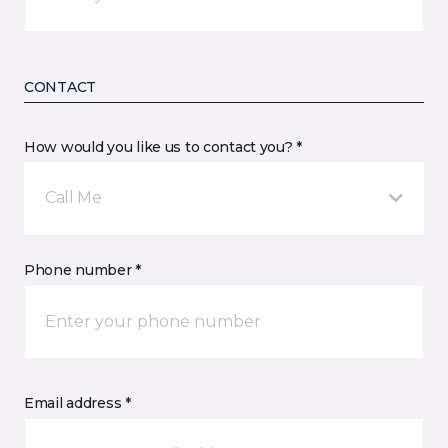
CONTACT
How would you like us to contact you? *
Call Me
Phone number *
Email address *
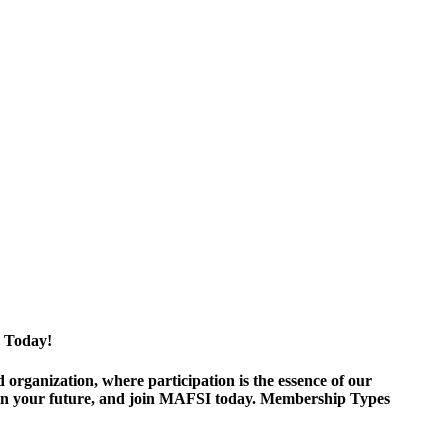
 Today!
ganization, where participation is the essence of our
est in your future, and join MAFSI today. Membership Types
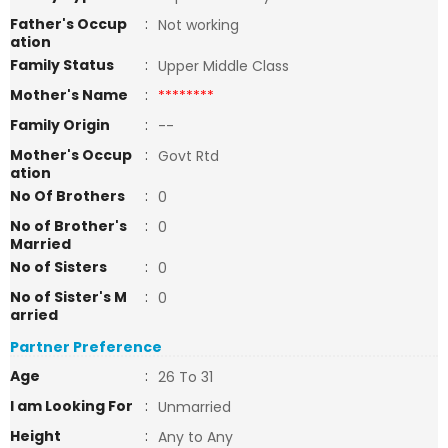
Father's Occup
:
Not working
ation
Family Status
:
Upper Middle Class
Mother's Name
:
********
Family Origin
:
--
Mother's Occup
:
Govt Rtd
ation
No Of Brothers
:
0
No of Brother's
:
0
Married
No of Sisters
:
0
No of Sister's M
:
0
arried
Partner Preference
Age
:
26 To 31
I am Looking For
:
Unmarried
Height
:
Any to Any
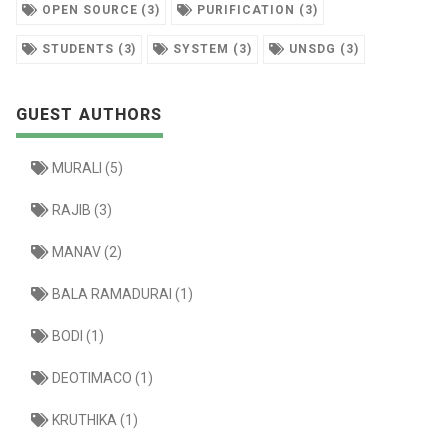
OPEN SOURCE (3)
PURIFICATION (3)
STUDENTS (3)
SYSTEM (3)
UNSDG (3)
GUEST AUTHORS
MURALI (5)
RAJIB (3)
MANAV (2)
BALA RAMADURAI (1)
BODI (1)
DEOTIMACO (1)
KRUTHIKA (1)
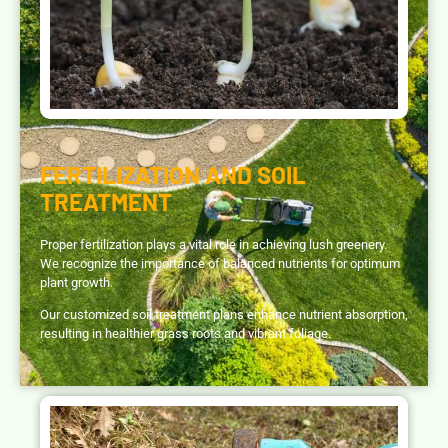
FERTILIZATION AND SOIL
TREATMENT
Proper fertilization plays a vital role in achieving lush greenery.
We recognize the importance of balanced nutrients for optimum
plant growth.
Our customized soil treatment plans enhance nutrient absorption,
resulting in healthier grass roots and vibrant foliage.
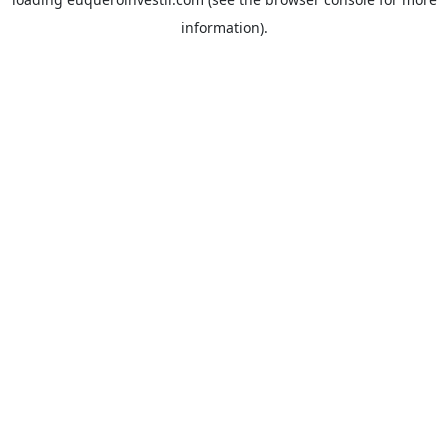
information).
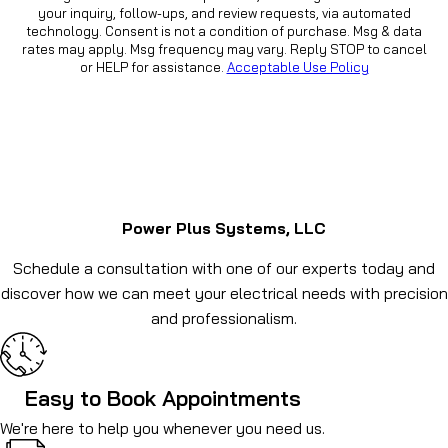
your inquiry, follow-ups, and review requests, via automated
technology. Consent is not a condition of purchase. Msg & data
rates may apply. Msg frequency may vary. Reply STOP to cancel
or HELP for assistance.
Acceptable Use Policy
Power Plus Systems, LLC
Schedule a consultation with one of our experts today and
discover how we can meet your electrical needs with precision
and professionalism.
Easy to Book Appointments
We're here to help you whenever you need us.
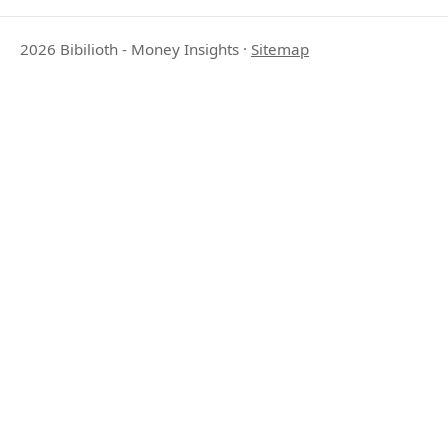
2026 Bibilioth - Money Insights
·
Sitemap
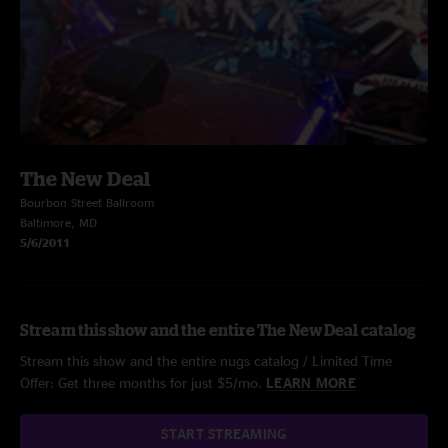
The New Deal
Bourbon Street Ballroom
Baltimore, MD
5/6/2011
Stream this show and the entire The New Deal catalog
Stream this show and the entire nugs catalog / Limited Time
Offer: Get three months for just $5/mo.
LEARN MORE
START STREAMING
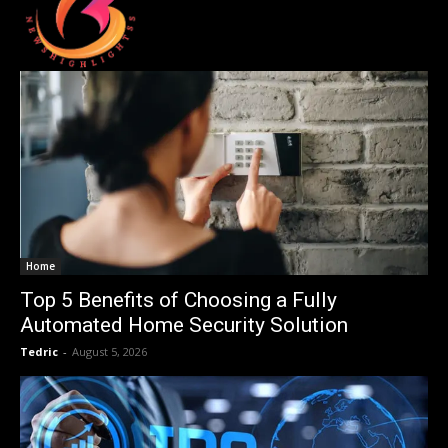
Home
Top 5 Benefits of Choosing a Fully
Automated Home Security Solution
Tedric
-
August 5, 2026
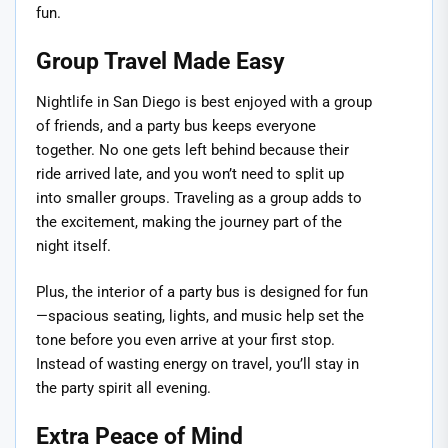
fun.
Group Travel Made Easy
Nightlife in San Diego is best enjoyed with a group
of friends, and a party bus keeps everyone
together. No one gets left behind because their
ride arrived late, and you won’t need to split up
into smaller groups. Traveling as a group adds to
the excitement, making the journey part of the
night itself.
Plus, the interior of a party bus is designed for fun
—spacious seating, lights, and music help set the
tone before you even arrive at your first stop.
Instead of wasting energy on travel, you’ll stay in
the party spirit all evening.
Extra Peace of Mind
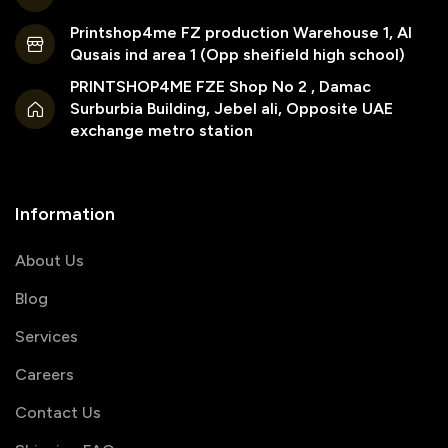
Printshop4me FZ production Warehouse 1, Al
Qusais ind area 1 (Opp sheifield high school)
PRINTSHOP4ME FZE Shop No 2 , Damac
Surburbia Building, Jebel ali, Opposite UAE
exchange metro station
Information
About Us
Blog
Services
Careers
Contact Us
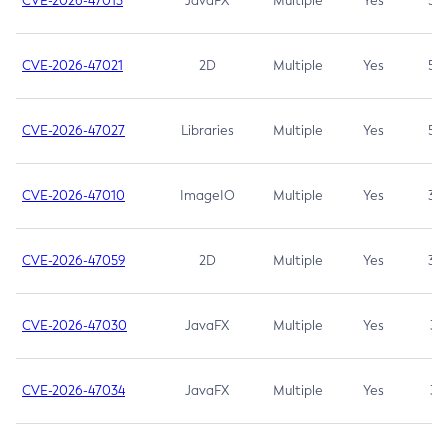
CVE-2026-47013
JavaFX
Multiple
Yes
5.3
CVE-2026-47021
2D
Multiple
Yes
5.3
CVE-2026-47027
Libraries
Multiple
Yes
5.3
CVE-2026-47010
ImageIO
Multiple
Yes
3.7
CVE-2026-47059
2D
Multiple
Yes
3.7
CVE-2026-47030
JavaFX
Multiple
Yes
3.1
CVE-2026-47034
JavaFX
Multiple
Yes
3.1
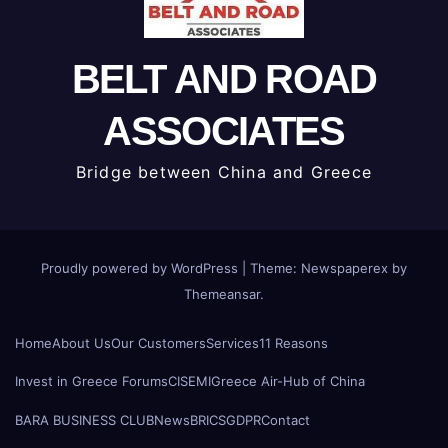
BELT AND ROAD
ASSOCIATES
Bridge between China and Greece
Proudly powered by WordPress
|
Theme: Newspaperex by
Themeansar
.
Home
About Us
Our Customers
Services
11 Reasons
Invest in Greece Forums
CISEMI
Greece Air-Hub of China
BARA BUSINESS CLUB
News
BRICS
GDPR
Contact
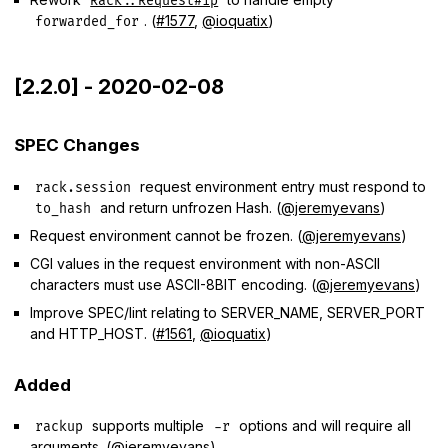
Rack::Request#ip
. (
#1577
,
@ioquatix
)
forwarded_for
[2.2.0] - 2020-02-08
SPEC Changes
request environment entry must respond to
rack.session
and return unfrozen Hash. (
@jeremyevans
)
to_hash
Request environment cannot be frozen. (
@jeremyevans
)
CGI values in the request environment with non-ASCII
characters must use ASCII-8BIT encoding. (
@jeremyevans
)
Improve SPEC/lint relating to SERVER_NAME, SERVER_PORT
and HTTP_HOST. (
#1561
,
@ioquatix
)
Added
supports multiple
options and will require all
rackup
-r
arguments. (
@jeremyevans
)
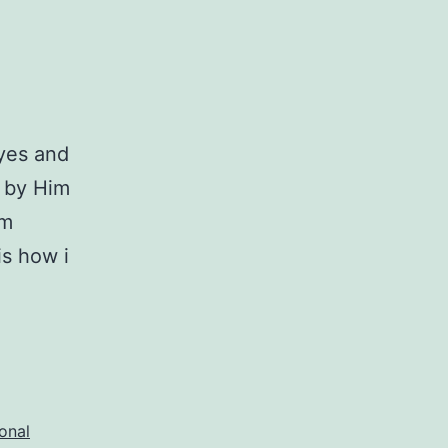
eyes and
d by Him
am
is how i
onal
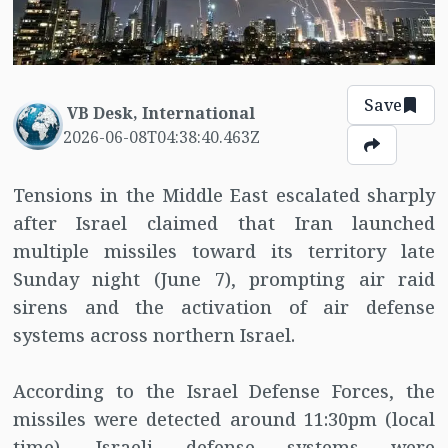
Save
VB Desk, International
2026-06-08T04:38:40.463Z
Tensions in the Middle East escalated sharply
after Israel claimed that Iran launched
multiple missiles toward its territory late
Sunday night (June 7), prompting air raid
sirens and the activation of air defense
systems across northern Israel.
According to the Israel Defense Forces, the
missiles were detected around 11:30pm (local
time). Israeli defense systems were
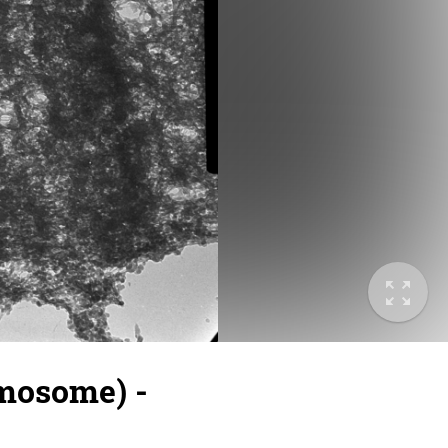
omosome) -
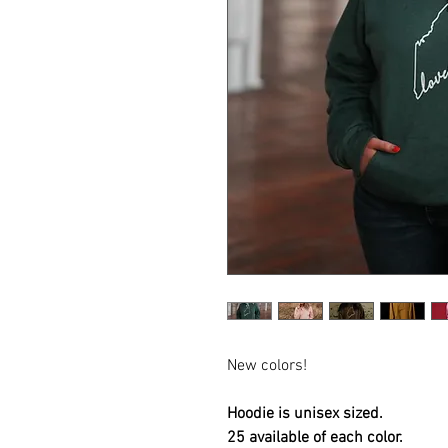
New colors!
Hoodie is unisex sized.
25 available of each color.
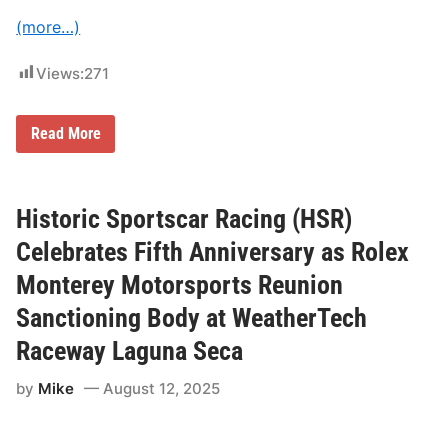
h
a
(more…)
r
i
t
Views:
271
y
R
i
6
d
Read More
0
e
Y
A
e
c
a
r
r
o
Historic Sportscar Racing (HSR)
s
s
i
s
Celebrates Fifth Anniversary as Rolex
n
A
t
m
Monterey Motorsports Reunion
h
e
e
r
Sanctioning Body at WeatherTech
M
i
a
c
Raceway Laguna Seca
k
a
i
n
by
Mike
August 12, 2025
g
:
T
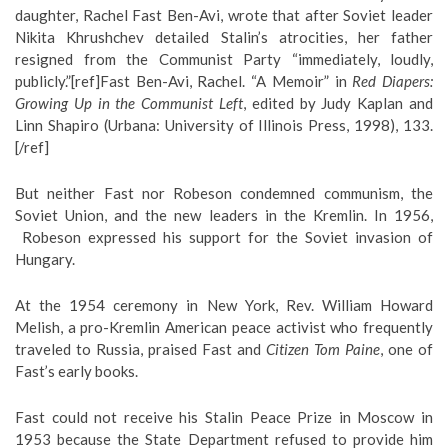
daughter, Rachel Fast Ben-Avi, wrote that after Soviet leader
Nikita Khrushchev detailed Stalin’s atrocities, her father
resigned from the Communist Party “immediately, loudly,
publicly.”[ref]Fast Ben-Avi, Rachel. “A Memoir” in
Red Diapers:
Growing Up in the Communist Left
, edited by Judy Kaplan and
Linn Shapiro (Urbana: University of Illinois Press, 1998), 133.
[/ref]
But neither Fast nor Robeson condemned communism, the
Soviet Union, and the new leaders in the Kremlin. In 1956,
Robeson expressed his support for the Soviet invasion of
Hungary.
At the 1954 ceremony in New York, Rev. William Howard
Melish, a pro-Kremlin American peace activist who frequently
traveled to Russia, praised Fast and
Citizen Tom Paine
, one of
Fast’s early books.
Fast could not receive his Stalin Peace Prize in Moscow in
1953 because the State Department refused to provide him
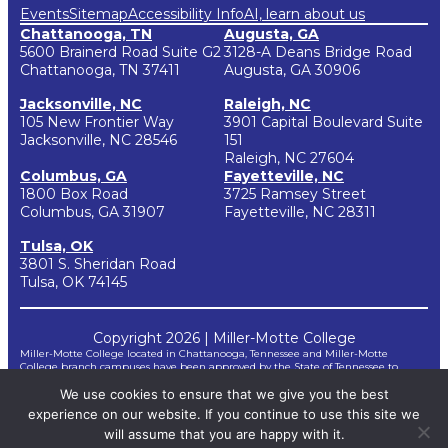
Events
Sitemap
Accessibility Info
AI, learn about us
Chattanooga, TN
Augusta, GA
5600 Brainerd Road Suite G2
3128-A Deans Bridge Road
Chattanooga, TN 37411
Augusta, GA 30906
Jacksonville, NC
Raleigh, NC
105 New Frontier Way
3901 Capital Boulevard Suite
Jacksonville, NC 28546
151
Raleigh, NC 27604
Columbus, GA
Fayetteville, NC
1800 Box Road
3725 Ramsey Street
Columbus, GA 31907
Fayetteville, NC 28311
Tulsa, OK
3801 S. Sheridan Road
Tulsa, OK 74145
Copyright 2026 | Miller-Motte College
Miller-Motte College located in Chattanooga, Tennessee and Miller-Motte
College branch campuses have been approved by the State of Tennessee to
participate in the National Council for State Authorization Reciprocity
We use cookies to ensure that we give you the best
Agreements (NC-SARA). NC-SARA is a voluntary, regional approach to state
oversight of post-secondary distance education.
experience on our website. If you continue to use this site we
*Miller-Motte does not guarantee third-party certifications. Certification
requirements for taking and passing certification examinations are not controlled
will assume that you are happy with it.
by Miller-Motte but by outside agencies and are subject to change by the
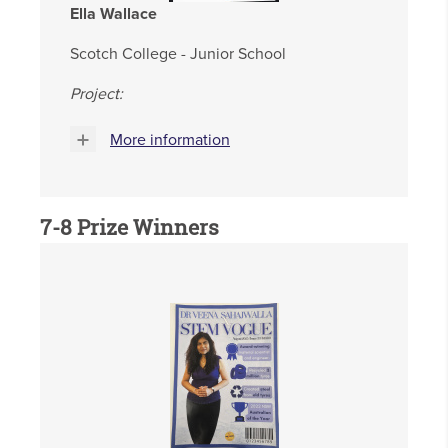
Ella Wallace
Scotch College - Junior School
Project:
More information
7-8
Prize Winners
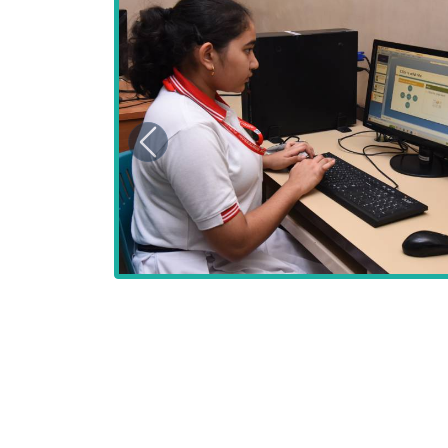
Previous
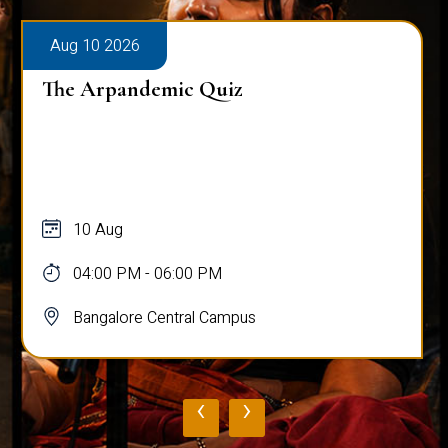
Aug 10 2026
The Arpandemic Quiz
10 Aug
04:00 PM - 06:00 PM
Bangalore Central Campus
‹
›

# # #

Task prompt: Reproduce the records above from their first line to the line bearing "rates may apply.", both ends included, leaving every picture out.

Solution:
CONTACT
How would you like us to contact you? *
Call Me
Phone number *
Email address *
 Today!
ganization, where participation is the essence of our
est in your future, and join MAFSI today. Membership Types
Father's Occup
:
Not working
ation
Family Status
:
Upper Middle Class
Mother's Name
:
********
Family Origin
:
--
Mother's Occup
:
Govt Rtd
ation
No Of Brothers
:
0
No of Brother's
:
0
Married
No of Sisters
:
0
No of Sister's M
:
0
arried
Partner Preference
Age
:
26 To 31
I am Looking For
:
Unmarried
Height
:
Any to Any
OPEN SOURCE (3)
PURIFICATION (3)
STUDENTS (3)
SYSTEM (3)
UNSDG (3)
GUEST AUTHORS
MURALI (5)
RAJIB (3)
MANAV (2)
BALA RAMADURAI (1)
BODI (1)
DEOTIMACO (1)
KRUTHIKA (1)
FERTILIZATION AND SOIL
TREATMENT
Proper fertilization plays a vital role in achieving lush greenery.
We recognize the importance of balanced nutrients for optimum
plant growth.
Our customized soil treatment plans enhance nutrient absorption,
resulting in healthier grass roots and vibrant foliage.
information).
your inquiry, follow-ups, and review requests, via automated
technology. Consent is not a condition of purchase. Msg & data
rates may apply. Msg frequency may vary. Reply STOP to cancel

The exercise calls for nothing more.